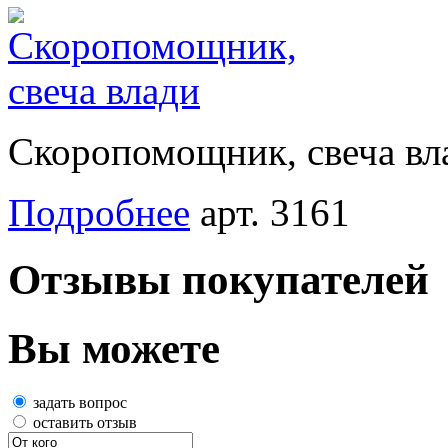
Скоропомощник, свеча вл
Подробнее
арт. 3161
Отзывы покупателей
Вы можете
задать вопрос
оставить отзыв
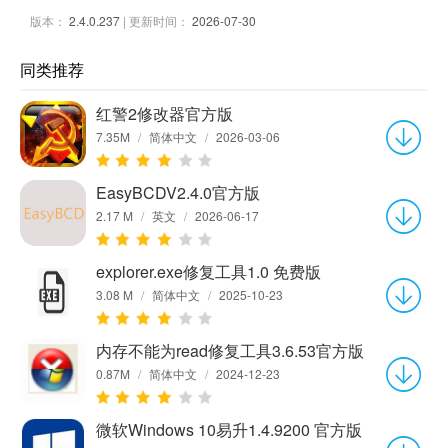
版本：
2.4.0.237
| 更新时间：
2026-07-30
同类推荐
红警2修改器官方版
7.35M
/
简体中文
/
2026-03-06
EasyBCDV2.4.0官方版
2.17 M
/
英文
/
2026-06-17
explorer.exe修复工具1.0 免费版
3.08 M
/
简体中文
/
2025-10-23
内存不能为read修复工具3.6.53官方版
0.87M
/
简体中文
/
2024-12-23
微软Windows 10易升1.4.9200 官方版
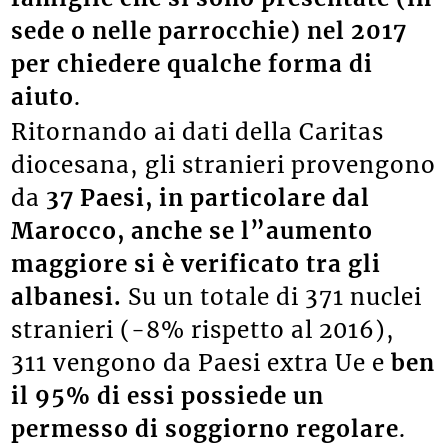
sede o nelle parrocchie) nel 2017
per chiedere qualche forma di
aiuto
.
Ritornando ai dati della Caritas
diocesana, gli stranieri provengono
da
37 Paesi, in particolare dal
Marocco, anche se l”aumento
maggiore si è verificato tra gli
albanesi.
Su un totale di 371 nuclei
stranieri (-8% rispetto al 2016),
311 vengono da Paesi extra Ue e
ben
il 95% di essi possiede un
permesso di soggiorno regolare
.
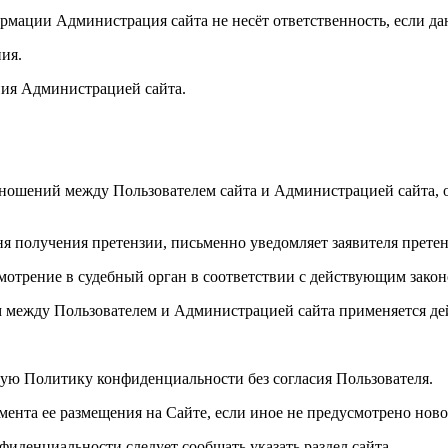
рмации Администрация сайта не несёт ответственность, если д
ия.
ения Администрацией сайта.
отношений между Пользователем сайта и Администрацией сайта, 
ня получения претензии, письменно уведомляет заявителя претен
смотрение в судебный орган в соответствии с действующим зако
 между Пользователем и Администрацией сайта применяется де
щую Политику конфиденциальности без согласия Пользователя.
омента ее размещения на Сайте, если иное не предусмотрено но
фиденциальности следует сообщать указать раздел сайта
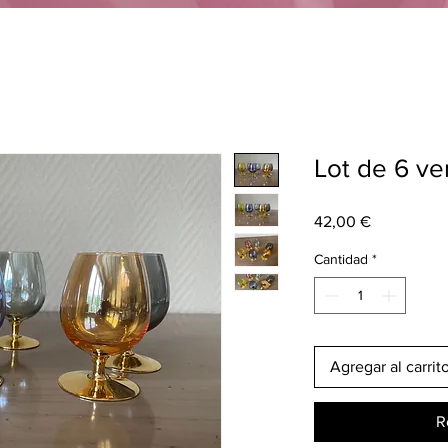
Lot de 6 ve
Precio
42,00 €
Cantidad
*
Agregar al carrit
R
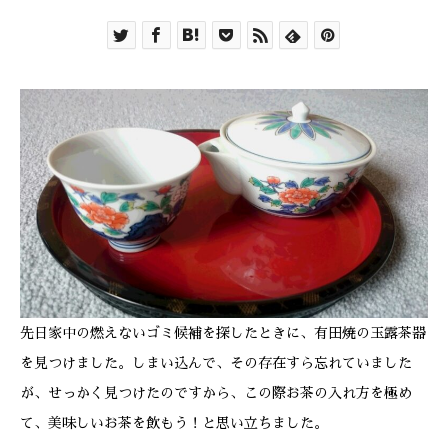
先日家中の燃えないゴミ候補を探したときに、有田焼の玉露茶器
を見つけました。しまい込んで、その存在すら忘れていました
が、せっかく見つけたのですから、この際お茶の入れ方を極め
て、美味しいお茶を飲もう！と思い立ちました。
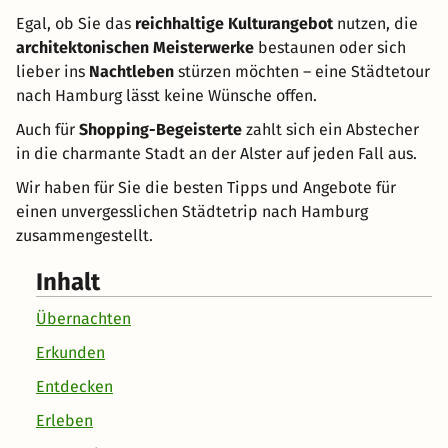
Egal, ob Sie das
reichhaltige Kulturangebot
nutzen, die
architektonischen Meisterwerke
bestaunen oder sich
lieber ins
Nachtleben
stürzen möchten – eine Städtetour
nach Hamburg lässt keine Wünsche offen.
Auch für
Shopping-Begeisterte
zahlt sich ein Abstecher
in die charmante Stadt an der Alster auf jeden Fall aus.
Wir haben für Sie die besten Tipps und Angebote für
einen unvergesslichen Städtetrip nach Hamburg
zusammengestellt.
Inhalt
Übernachten
Erkunden
Entdecken
Erleben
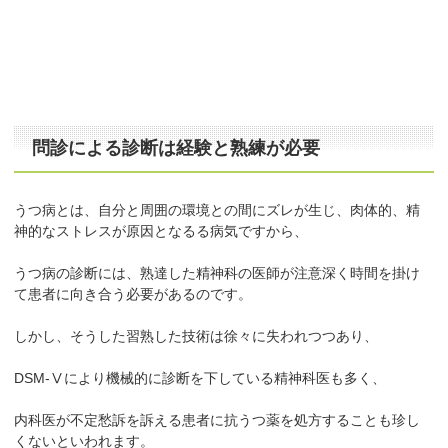
問診による診断は経験と熟練が必要
うつ病とは、自分と周囲の環境との間にズレが生じ、肉体的、精
神的なストレスが原因となるる病気ですから、
うつ病の診断には、熟達した精神科の医師が注意深く時間を掛け
て患者に向き合う必要があるのです。
しかし、そうした習熟した技術は徐々に失われつつあり、
DSM-Ⅴにより機械的に診断を下している精神科医も多く、
内科医が不定愁訴を訴える患者に抗うつ薬を処方することも珍し
くないといわれます。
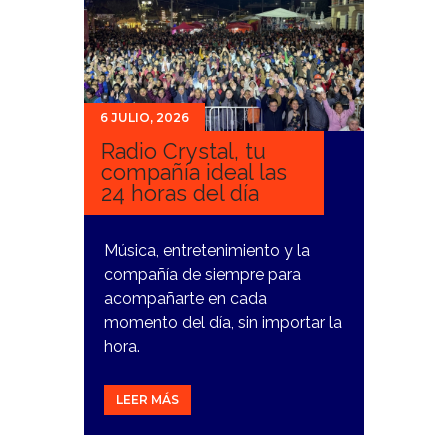
6 JULIO, 2026
Radio Crystal, tu
compañía ideal las
24 horas del día
Música, entretenimiento y la
compañía de siempre para
acompañarte en cada
momento del día, sin importar la
hora.
LEER MÁS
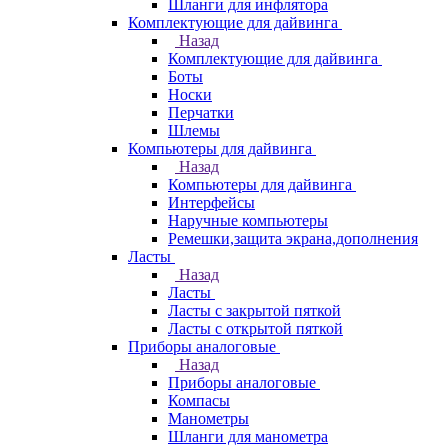
Шланги для инфлятора
Комплектующие для дайвинга
Назад
Комплектующие для дайвинга
Боты
Носки
Перчатки
Шлемы
Компьютеры для дайвинга
Назад
Компьютеры для дайвинга
Интерфейсы
Наручные компьютеры
Ремешки,защита экрана,дополнения
Ласты
Назад
Ласты
Ласты с закрытой пяткой
Ласты с открытой пяткой
Приборы аналоговые
Назад
Приборы аналоговые
Компасы
Манометры
Шланги для манометра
- - - - -
**TASK PROMPT:** Read through the material above, and whenever a line contains "Paesi", copy it.

**WRITTEN SOLUTION:**
37 Paesi, in particolare dal
311 vengono da Paesi extra Ue e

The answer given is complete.